E-Learning tools and MOOCs II

E-learning platforms and Massive Open Online Courses (MOOCs) are picking up momentum in popularity and are an emerging new model for education and training that delivers videotaped lectures and other course materials over the Internet for students and scientists at many different levels. These novel educational technologies do not only represent tools for learning, but they have the potential to become a catalyst for changing the whole education system.
In this issue we introduce selected MOOCs that focus on the statistical analysis of experiments and data and introduce important tools and mathematical concepts:

Coursera: Mathematical Biostatistics Boot Camp 1
This class presents the fundamental probability and statistical concepts used in elementary data analysis. It will be taught at an introductory level. A small amount of linear algebra and programming are useful for the class, but not required.
edX: Introduction to Applied Biostatistics: Statistics for Medical Research
This Applied Biostatistics course provides an introduction to important topics in medical statistical concepts and reasoning. Each topic will be introduced with examples from published clinical research papers; and all homework assignments will expose learner to hands-on data analysis using real-life datasets. This course also represents an introduction to basic epidemiological concepts covering study designs and sample size computation. Open-source, easy-to-use software will be used such as R Commander and PS sample size software.
DataCamp: Introduction to R
In this introduction to R, the basics of this open source language, including factors, lists and data frames will be introduced. With the knowledge gained in this course, it will be possible to undertake the first very own data analysis. With over 2 million users worldwide R is rapidly becoming the leading programming language in statistics and data science. Every year, the number of R users grows by 40% and an increasing number of organizations are using it in their day-to-day activities.

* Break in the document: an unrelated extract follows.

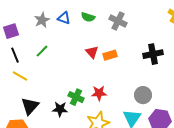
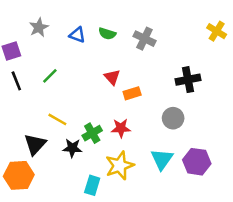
gray star: (42, 20) -> (39, 27), moved
orange rectangle: (110, 55) -> (132, 93), moved
yellow line: (20, 76) -> (57, 119), moved
gray circle: (143, 95) -> (173, 118), moved
green cross: (76, 97) -> (92, 133), turned 35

edX: Data Analysis for Life Sciences 1: Statistics and R
This course covers the basics of statistical inference in order to understand and compute p-values and confidence intervals, all while analyzing data with R. R programming examples are provided in a way that will help make the connection between concepts and implementation. Problem sets requiring R programming will be used to test understanding and ability to implement basic data analyses. Visualization techniques will be used to explore new data sets and determine the most appropriate approach. Robust statistical techniques are described as alternatives when data do not fit assumptions required by the standard approaches. By using R scripts to analyze data, the basics of conducting reproducible research can be learned.